Audrey Niffenegger in
conversation with Diane Thodos

Audrey Niffenegger
Ophile finds herself watching them secretly and is jealous and ashamed
1985-1998
aquatint etching hand colored with watercolor, 9 x 12 inches
"Time is a state: the
flame in which there lives the salamander of the human soul." -Andrei
Tarkovsky
Chicago-based artist Audrey
Niffenegger has always had a strong sense of storytelling: A compelling
grasp of contradiction, humor, tragedy, and fantasy permeates the twenty
odd years of her visual art career. Her work, an affirmation of Chicago's
surrealist-inspired tradition, is marked by her own ineluctable narrative
style and a sense of metaphor, taking the form of prints, visual books,
drawings, and paintings. Last September her first attempt at writing
a novel, "The Time Traveler's Wife" was released by MacAdam/Cage
to considerable acclaim, hitting the #9 position on the New York Times
bestseller list. The fantasy realism of Niffenegger's philosophical
fable uses time travel as a means of exposing the painful, uncontrollable,
but emotionally essential realities of human existence developed through
the two central characters of Henry and Claire. At the time her novel
was released Niffenegger's exhibit of drawings entitled Ferocious Bon
Bons opened at the Printworks Gallery in Chicago where the artist shows
regularly. The following are excerpts from a one hour interview about
the intertwining of her visual and literary worlds, and the kind of
sustained imaginative potential she has cultivated between them for
over two decades.
Diane Thodos: Your
images have a way of giving me a story that I want to know. They have
an inherent narrative quality that draws me in. I feel your visual books
"The Adventuress" and "The Three Incestuous Sisters,"

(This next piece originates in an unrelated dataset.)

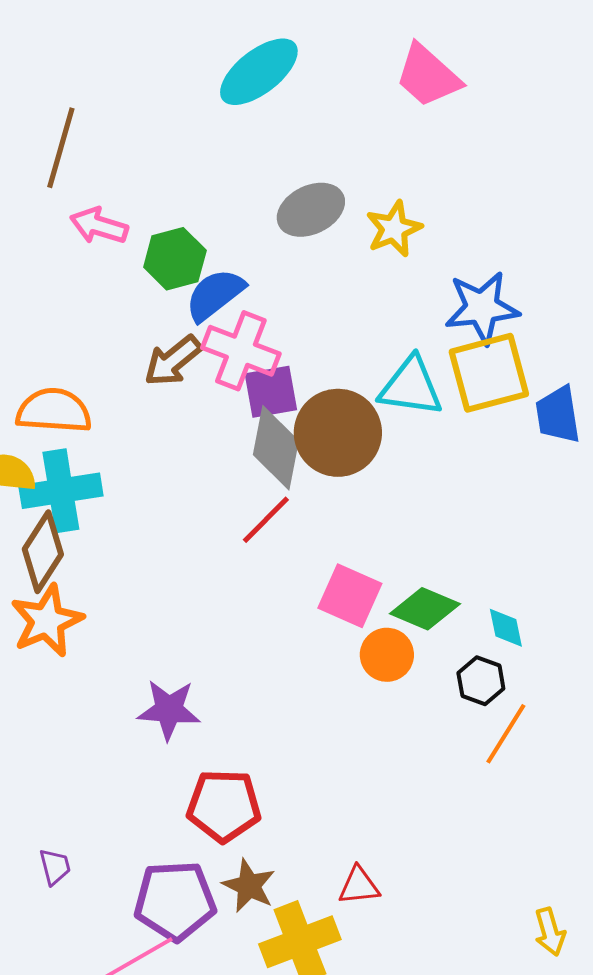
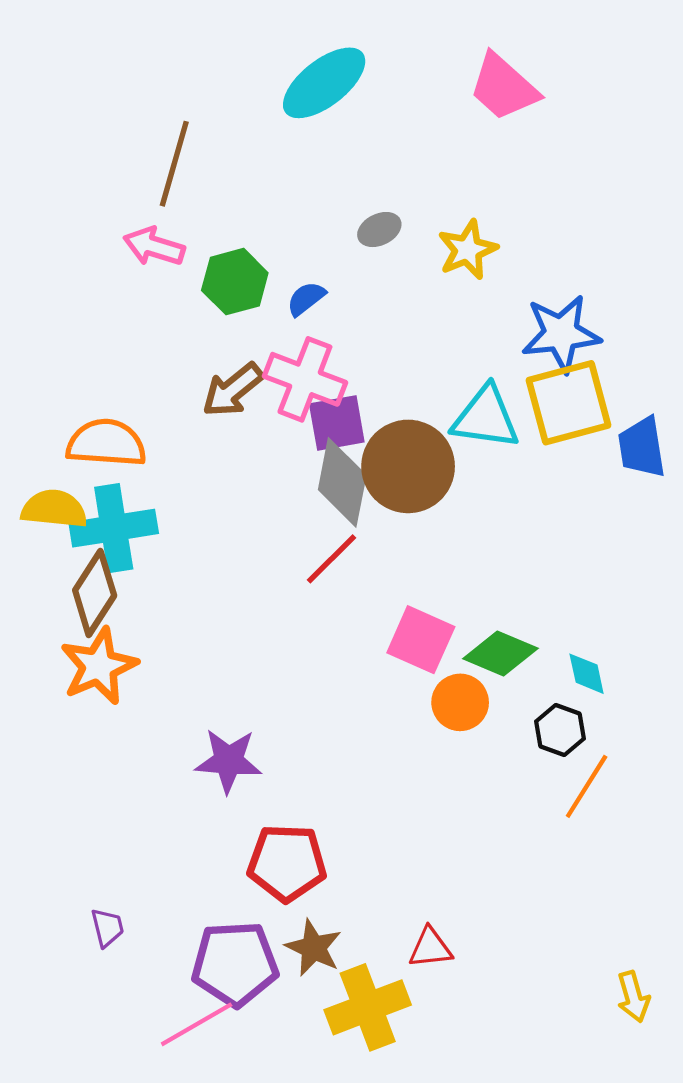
brown line: (61, 148) -> (174, 164), moved
gray ellipse: (311, 210) -> (379, 230), size x0.6
blue semicircle: (215, 295) -> (306, 299), moved, size x0.6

which have etching prints accompanied by text, have common elements
with your current novel in a basic way. What is the common thread you
see in all three?
Audrey Niffenegger:
The two visual books by necessity tell simpler stories, because when
you are trying to tell something in pictures you can't load on the detail
the same way you can when you write everything. To some extent all three
of them use the idea of lovers who can't be together. All of them ask
for suspension of disbelief. They all involve something implausible
or impossible as their basic premise. The paranormal is a common thread.

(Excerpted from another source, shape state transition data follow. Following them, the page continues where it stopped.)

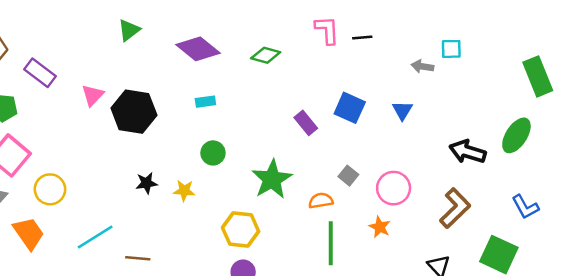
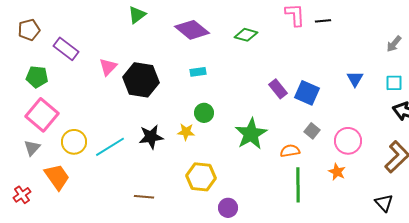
cyan square: (451, 49) -> (394, 83), moved
gray arrow: (422, 66) -> (394, 44), moved, turned -60
blue square: (350, 108) -> (307, 93), moved
black star: (147, 183) -> (151, 137), size x1.4
yellow star: (184, 191) -> (186, 132), moved
yellow hexagon: (241, 229) -> (201, 177), moved
cyan line: (95, 237) -> (110, 147), moved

DT: I find them all playful
with surrealism.
AN: Yeah, surrealism is my
favorite fun thing. My feeling has always been why make something that
merely replicates reality when you can have reality. My own interest
lies in things that are impossible in some way.

Audrey Niffenegger
Ophile Horrified 1985-1998
aquatint etching hand colored with watercolor, 9 x 12 inches
DT: Who are the artists you
admire, Surrealist or otherwise?
AN: Remedios Varo, Max Ernst,
Charlotte Salomon, Goya, Aubrey Beardsley. Beardsley is not so much
about the impossible as he is about freaks and deformities, but those
are interesting to me too.
DT: In Magic Realism as both
literature and visual art the necessity of fantasy is intertwined with
the inescapable condition of the real. In "The Time Traveler's
Wife" I find it interesting that this is the hinge upon which both
the romance develops and tragedy finally unfolds. It's interesting for
audiences - this concretion of the real and this fantasy of escape.

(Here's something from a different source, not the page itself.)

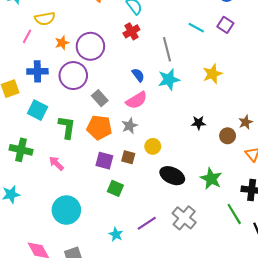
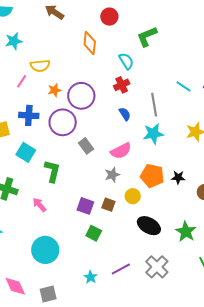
blue semicircle: (138, 75) -> (125, 114), moved
orange pentagon: (99, 127) -> (152, 176), moved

AN: Something which people
seem to miss about the book is that it is actually a very stark view
of the way things work. It certainly does not hold out any utopia or
promise of a better world - it's just to clarify this sort of feeling
I had about time. You live in it all your life and yet you never really
experience it directly. You can only see its effects - you can't taste
or touch it. The novel is essentially a kind of prism to get people
to think about time.

Audrey Niffenegger
Ophile Haunted 1985-1998
aquatint etching hand colored with watercolor, 9 x 12 inches
DT: Can you talk about how
dreams were part of your work and how they developed into your writing
and visual art?
AN: Dreams are important
to me because they are so irrational. I'm attracted to things which
seem to fit together but don't in fact make any sense. Dreams didn't
really have a lot to do with the novel whereas "The Adventuress,"
which was my first visual book, is almost entirely based on dreams.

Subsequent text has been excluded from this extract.